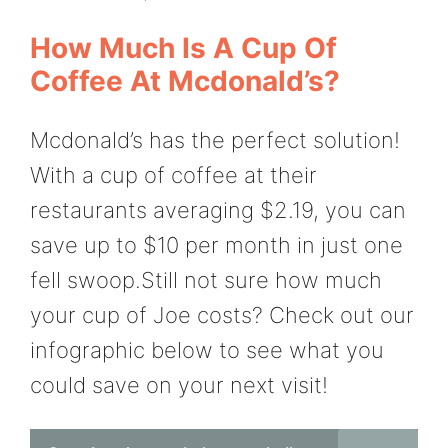
How Much Is A Cup Of
Coffee At Mcdonald’s?
Mcdonald’s has the perfect solution!
With a cup of coffee at their
restaurants averaging $2.19, you can
save up to $10 per month in just one
fell swoop.Still not sure how much
your cup of Joe costs? Check out our
infographic below to see what you
could save on your next visit!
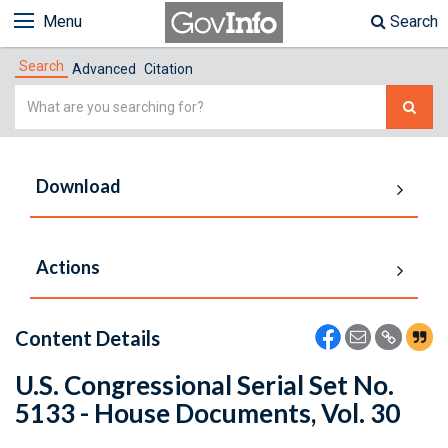
Menu
Search
Search
Advanced
Citation
Simple
Search
Download
Actions
Content Details
U.S. Congressional Serial Set No.
5133 - House Documents, Vol. 30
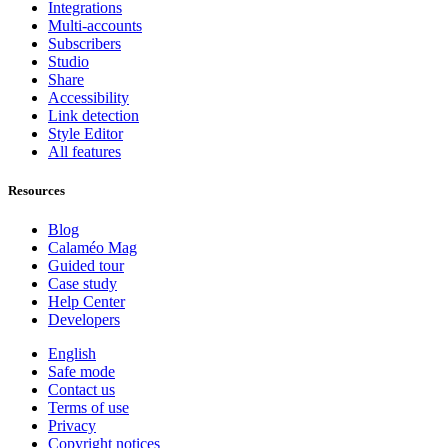
Integrations
Multi-accounts
Subscribers
Studio
Share
Accessibility
Link detection
Style Editor
All features
Resources
Blog
Calaméo Mag
Guided tour
Case study
Help Center
Developers
English
Safe mode
Contact us
Terms of use
Privacy
Copyright notices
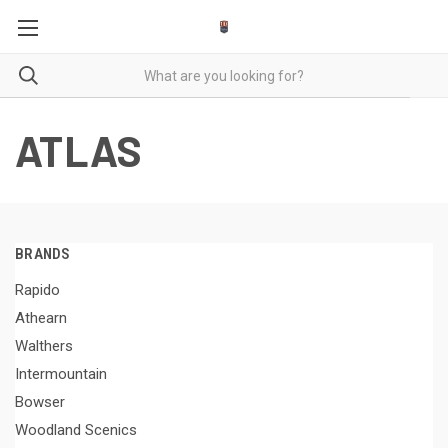
ATLAS
BRANDS
Rapido
Athearn
Walthers
Intermountain
Bowser
Woodland Scenics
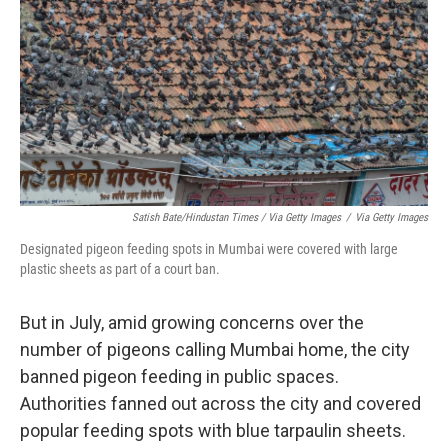
Satish Bate/Hindustan Times / Via Getty Images
/
Via Getty Images
Designated pigeon feeding spots in Mumbai were covered with large
plastic sheets as part of a court ban.
But in July, amid growing concerns over the
number of pigeons calling Mumbai home, the city
banned pigeon feeding in public spaces.
Authorities fanned out across the city and covered
popular feeding spots with blue tarpaulin sheets.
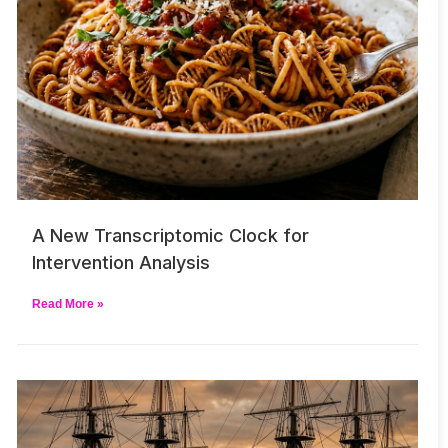
A New Transcriptomic Clock for
Intervention Analysis
Read More »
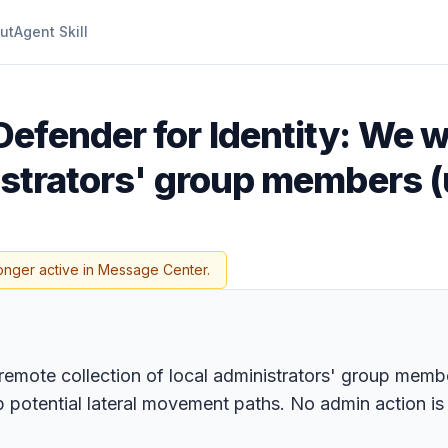
ut
Agent Skill
efender for Identity: We wi
inistrators' group members
onger active in Message Center.
e remote collection of local administrators' group mem
ap potential lateral movement paths. No admin action i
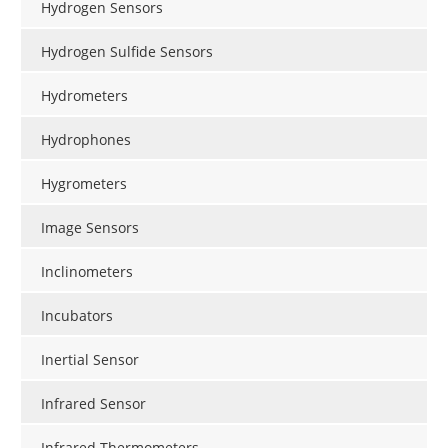
Hydrogen Sensors
Hydrogen Sulfide Sensors
Hydrometers
Hydrophones
Hygrometers
Image Sensors
Inclinometers
Incubators
Inertial Sensor
Infrared Sensor
Infrared Thermometers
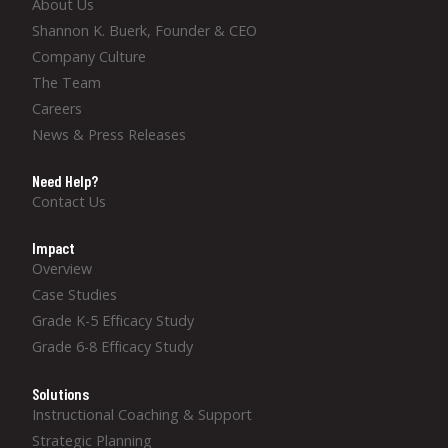
About Us
Shannon K. Buerk, Founder & CEO
Company Culture
The Team
Careers
News & Press Releases
Need Help?
Contact Us
Impact
Overview
Case Studies
Grade K-5 Efficacy Study
Grade 6-8 Efficacy Study
Solutions
Instructional Coaching & Support
Strategic Planning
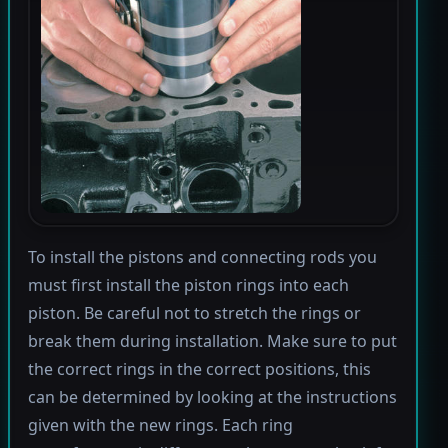
To install the pistons and connecting rods you
must first install the piston rings into each
piston. Be careful not to stretch the rings or
break them during installation. Make sure to put
the correct rings in the correct positions, this
can be determined by looking at the instructions
given with the new rings. Each ring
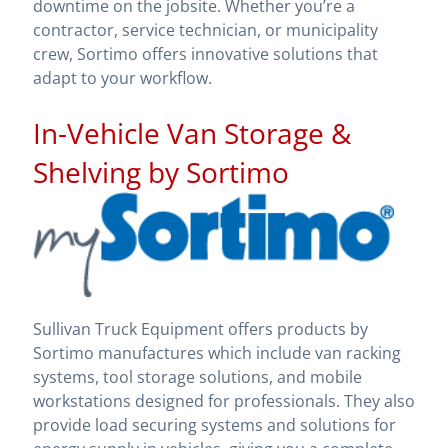
downtime on the jobsite. Whether you’re a
contractor, service technician, or municipality
crew, Sortimo offers innovative solutions that
adapt to your workflow.
In-Vehicle Van Storage &
Shelving by Sortimo
Sullivan Truck Equipment offers products by
Sortimo manufactures which include van racking
systems, tool storage solutions, and mobile
workstations designed for professionals. They also
provide load securing systems and solutions for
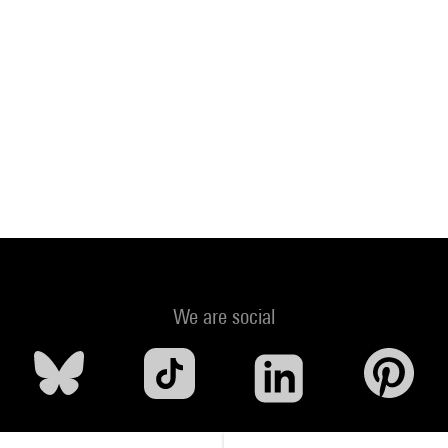
We are social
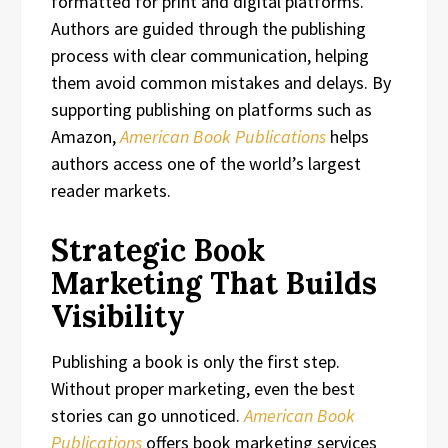
formatted for print and digital platforms.
Authors are guided through the publishing
process with clear communication, helping
them avoid common mistakes and delays. By
supporting publishing on platforms such as
Amazon,
American Book Publications
helps
authors access one of the world’s largest
reader markets.
Strategic Book
Marketing That Builds
Visibility
Publishing a book is only the first step.
Without proper marketing, even the best
stories can go unnoticed.
American Book
Publications
offers book marketing services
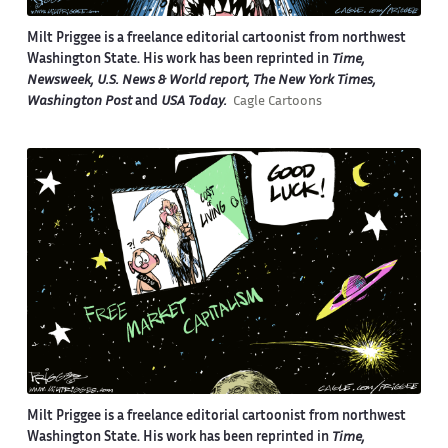
Milt Priggee is a freelance editorial cartoonist from northwest
Washington State. His work has been reprinted in
Time,
Newsweek, U.S. News & World report, The New York Times,
Washington Post
and
USA Today.
Cagle Cartoons
Milt Priggee is a freelance editorial cartoonist from northwest
Washington State. His work has been reprinted in
Time,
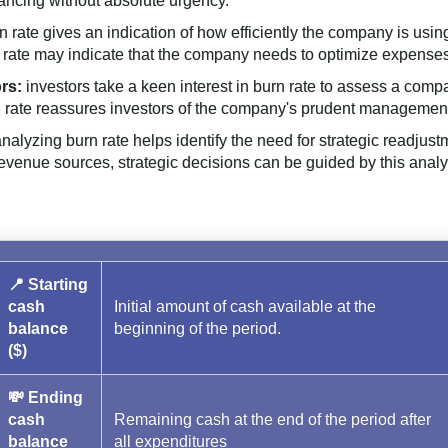
ancing without absolute urgency.
n rate gives an indication of how efficiently the company is usin
 rate may indicate that the company needs to optimize expenses
rs:
investors take a keen interest in burn rate to assess a compa
urn rate reassures investors of the company's prudent managemen
nalyzing burn rate helps identify the need for strategic readjust
 revenue sources, strategic decisions can be guided by this analy
📍 Starting
cash
Initial amount of cash available at the
balance
beginning of the period.
($)
💸 Ending
cash
Remaining cash at the end of the period after
balance
all expenditures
──────────
* Task statement
Lines in the data that include the word "spots" should all be copied.

* Exercise result
Designated pigeon feeding spots in Mumbai were covered with large
popular feeding spots with blue tarpaulin sheets.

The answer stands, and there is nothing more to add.